Last Saturday Lyra was sad and I thought she might want to be back in the womb. So I strapped her to my tummy and walked along a foresty path towards the sea. The next best place I know to where she had come from. It was all going fine until I stopped with a fright and she started crying again. Even closer than a foot from us was a green snake. Just blatantly sliding around a tree.
So I said to her, in a lilty voice: that snake, is not a snake to be upset about. Even if it is poisonous. Because we can see that snake. Simply out and about on a tree. With it’s pretty spots and a very long tail.
I said that even if my friend Ernest is right and that snake is not what it seems, but in fact an ancestor come back as a snake to say hi, we still don’t need to be at all worried. Even fake snakes are okay, if you can see them. Even if our ancestors were scary and detached and depressed and really unaffectionate and mean, this was because they lived through hard times, like the war. And people who live through wars see the worst things and then they have shell-shock and post-traumatic stress disorder and go all numb and sometimes can only think about their own pain and then they kill themselves. So we must try and forgive them and be understanding, when they come to visit us.

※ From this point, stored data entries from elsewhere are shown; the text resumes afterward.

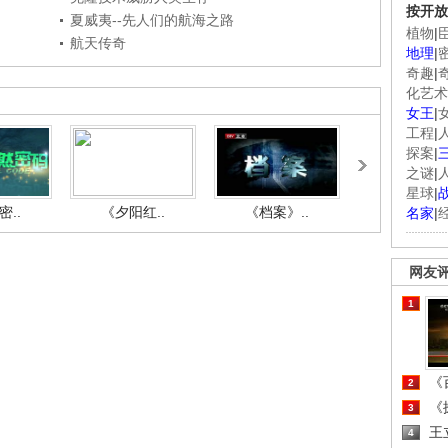
按开放
夏威夷--先人们的航海之路
植物
|
航天传奇
地理
|
奇趣
|
化艺术
女王
|
工程
|
探案
|
之谜
|
星球
|
..
《夕阳红..
《档案》..
《人与自.
名家
|
网友
1
《百
2
《探
3
王
4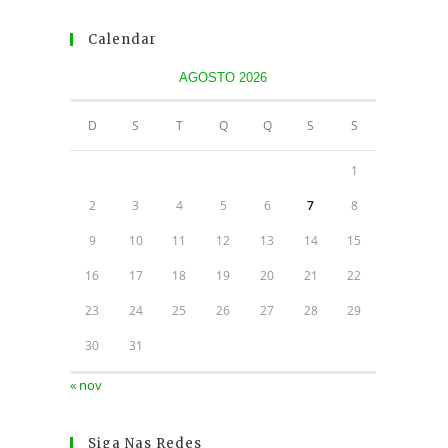
Calendar
AGOSTO 2026
D
S
T
Q
Q
S
S
1
2
3
4
5
6
7
8
9
10
11
12
13
14
15
16
17
18
19
20
21
22
23
24
25
26
27
28
29
30
31
« nov
Siga Nas Redes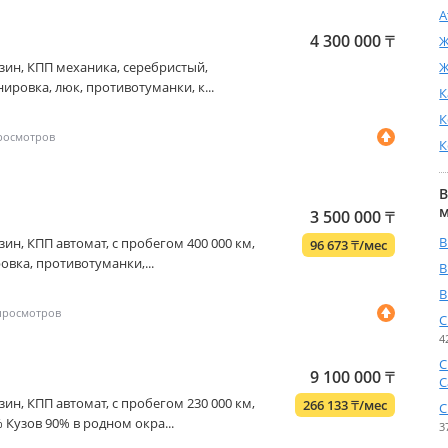
А
4 300 000
₸
Ж
бензин, КПП механика, серебристый,
Ж
нировка, люк, противотуманки, к...
К
К
К
В
3 500 000
₸
B
бензин, КПП автомат, с пробегом 400 000 км,
96 673
₸
/мес
овка, противотуманки,...
B
B
C
4
C
9 100 000
₸
C
бензин, КПП автомат, с пробегом 230 000 км,
266 133
₸
/мес
C
Кузов 90% в родном окра...
3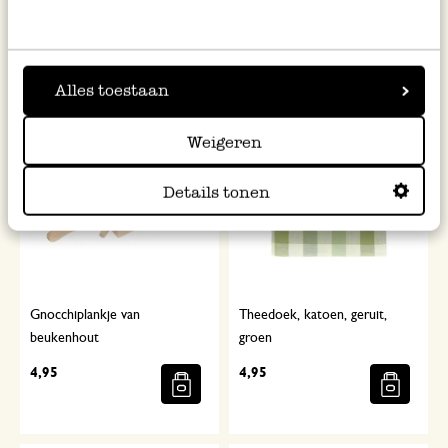
3,50
29,95
Alles toestaan
Weigeren
Details tonen
Gnocchiplankje van
Theedoek, katoen, geruit,
beukenhout
groen
4,95
4,95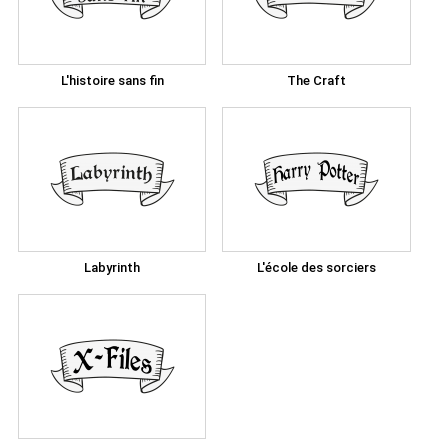
L'histoire sans fin
The Craft
Labyrinth
L'école des sorciers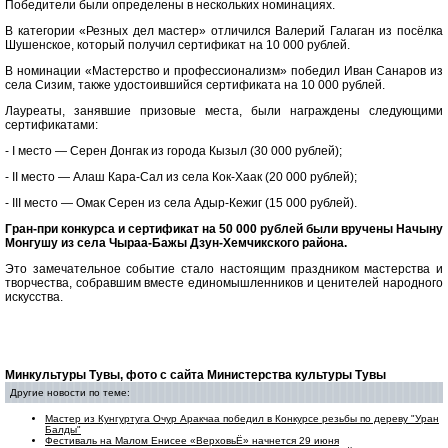
Победители были определены в нескольких номинациях.
В категории «Резных дел мастер» отличился Валерий Галаган из посёлка
Шушенское, который получил сертификат на 10 000 рублей.
В номинации «Мастерство и профессионализм» победил Иван Санаров из
села Сизим, также удостоившийся сертификата на 10 000 рублей.
Лауреаты, занявшие призовые места, были награждены следующими
сертификатами:
- I место — Серен Донгак из города Кызыл (30 000 рублей);
- II место — Алаш Кара-Сал из села Кок-Хаак (20 000 рублей);
- III место — Омак Серен из села Адыр-Кежиг (15 000 рублей).
Гран-при конкурса и сертификат на 50 000 рублей были вручены Начыну
Монгушу из села Чыраа-Бажы Дзун-Хемчикского района.
Это замечательное событие стало настоящим праздником мастерства и
творчества, собравшим вместе единомышленников и ценителей народного
искусства.
Минкультуры Тувы, фото с сайта Министерства культуры Тувы
Другие новости по теме:
Мастер из Кунгуртуга Очур Аракчаа победил в Конкурсе резьбы по дереву "Уран
Балды"
Фестиваль на Малом Енисее «ВерховьЁ» начнется 29 июня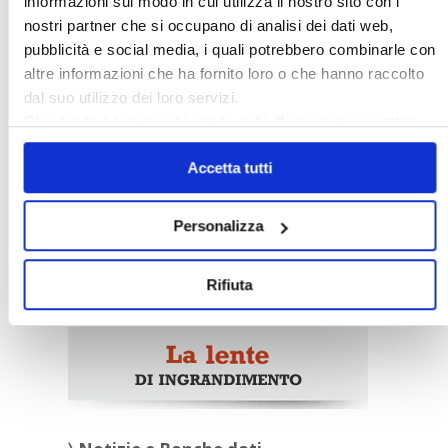
informazioni sul modo in cui utilizza il nostro sito con i
nostri partner che si occupano di analisi dei dati web,
pubblicità e social media, i quali potrebbero combinarle con
Italia Oggi – Luglio 2026
altre informazioni che ha fornito loro o che hanno raccolto
dal suo utilizzo dei loro servizi.
〉 Rubriche
Chiudendo il banner cliccando sulla
X
verranno accettati
solo i cookie necessari.
Accetta tutti
Personalizza
Rifiuta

And then I told Lyra about the time Ernest brought a python to my house in his van. He rang the bell and said, Jess, I have something to show you. So I went downstairs and there was an alive python and a dead goat. He said the python had gone into his neighbour’s house in the night and they wanted to kill it but they were too scared, so they phoned him for help. Luckily. Because Ernest knows you must never kill pythons. Pythons are Royal Ancestors. Instead you must kill a nearby baby goat. Then put them both into your van while you are at work and then later on set them free in a nature reserve.
Ernest knows all this because he really loves and understands animals. Including fake spirit animals. He said when he was child he used to watch cats all the time. So he could sit in a tree and pounce on birds and catch them. But he never ate them. He showed me so many pictures on his phone of animals he has rescued. Donkeys with sore ears, lots of three-legged dogs, half-dead pigeons. Even unhappy and lost cows. Pythons are just big and needy and a bit smothering in their affection. So if they hug you: don’t move at all. Don’t even breathe. Just ignore them. Then they will eventually let you go.
Even if you see a cobra, it is fine. They are just a little bit insecure and lonely. You just have to talk to them. My friend once told me about when a cobra came right up to her. It seemed to be very cross and put its hood up and hissed at her. But she just calmly said to the cobra, you don’t have to be so angry. You are a snake, but it isn’t your fault. Just like I am Aquarius and I can’t help that. You are very beautiful and you need to just chill. And after a while it calmed down and went off into the trees.
All of these snakes are okay, I said to her. Because we can see them. The only very bad snakes are called snakes in the grass. There really is no solution to these snakes and I don’t know what happened to make them such assholes. And they are always a surprise so there is no point in knowing about them in advance. Maybe you will never meet one and that will be wonderful. Because if you do, you won’t want to skip through a meadow of poppies with only your flip-flops on ever again. And that will be a very sad day.